===== INPUT DATA

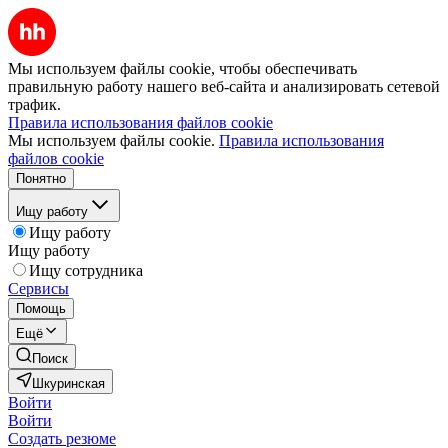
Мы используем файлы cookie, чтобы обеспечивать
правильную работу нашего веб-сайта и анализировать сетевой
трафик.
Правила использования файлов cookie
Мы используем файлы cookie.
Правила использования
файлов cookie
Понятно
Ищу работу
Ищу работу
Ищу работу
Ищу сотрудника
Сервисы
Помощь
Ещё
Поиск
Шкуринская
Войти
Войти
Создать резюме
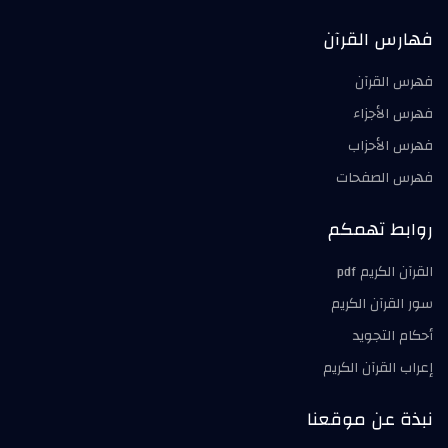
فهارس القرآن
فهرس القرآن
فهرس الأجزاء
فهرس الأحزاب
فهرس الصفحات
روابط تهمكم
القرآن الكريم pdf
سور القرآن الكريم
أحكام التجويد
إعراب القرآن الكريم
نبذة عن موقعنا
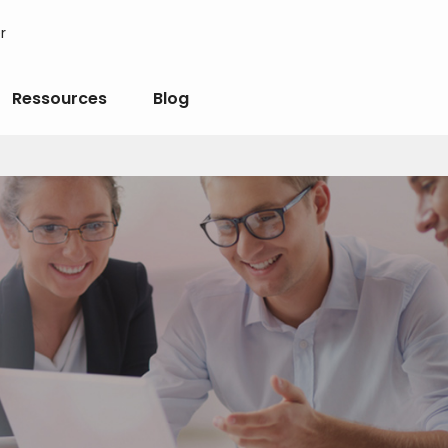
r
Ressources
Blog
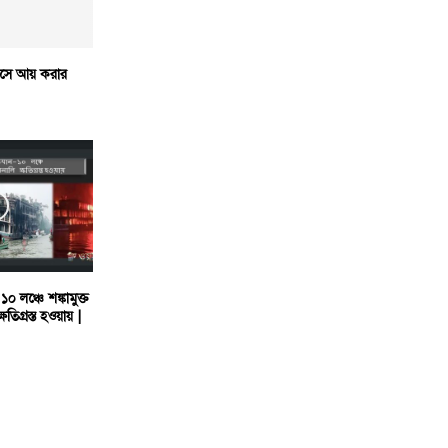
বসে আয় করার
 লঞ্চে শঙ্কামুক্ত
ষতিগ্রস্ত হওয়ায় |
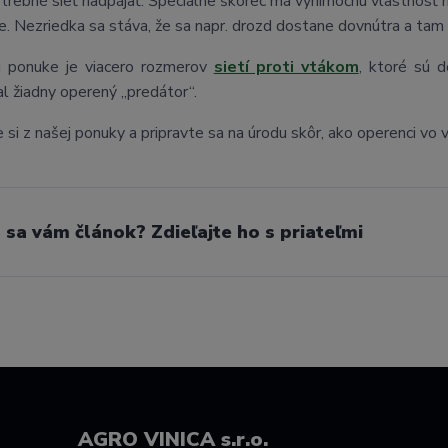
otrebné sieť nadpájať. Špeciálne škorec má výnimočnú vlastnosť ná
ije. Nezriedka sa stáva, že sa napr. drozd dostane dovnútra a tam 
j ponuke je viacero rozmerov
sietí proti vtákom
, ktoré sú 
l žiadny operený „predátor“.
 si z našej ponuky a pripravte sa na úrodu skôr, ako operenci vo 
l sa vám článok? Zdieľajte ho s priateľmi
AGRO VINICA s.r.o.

==========
===== INPUT DATA

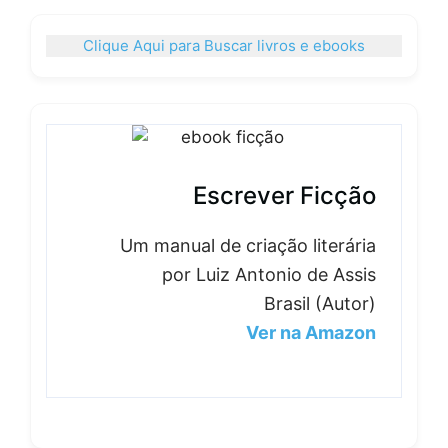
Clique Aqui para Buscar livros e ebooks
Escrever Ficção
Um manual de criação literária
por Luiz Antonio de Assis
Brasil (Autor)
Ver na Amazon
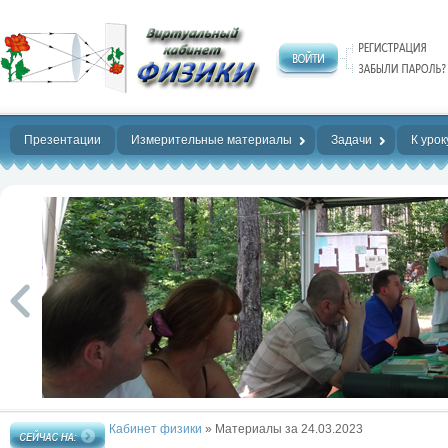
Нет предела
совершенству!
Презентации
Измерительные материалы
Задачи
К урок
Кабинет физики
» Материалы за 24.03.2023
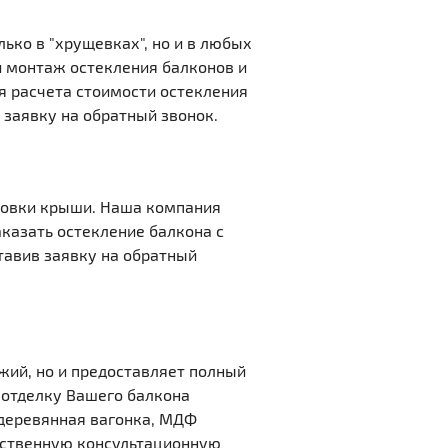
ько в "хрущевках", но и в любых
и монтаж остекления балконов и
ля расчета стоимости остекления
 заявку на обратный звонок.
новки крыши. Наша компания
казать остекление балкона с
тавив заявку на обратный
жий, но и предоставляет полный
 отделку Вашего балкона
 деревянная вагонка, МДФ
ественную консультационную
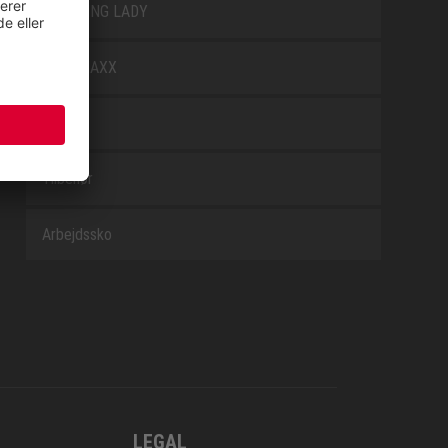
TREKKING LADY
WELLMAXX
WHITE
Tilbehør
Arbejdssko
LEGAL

==========

From the records given above, copy all lines containing "الكريم".

• **RESPONSE BOX**
القرآن الكريم pdf
سور القرآن الكريم
إعراب القرآن الكريم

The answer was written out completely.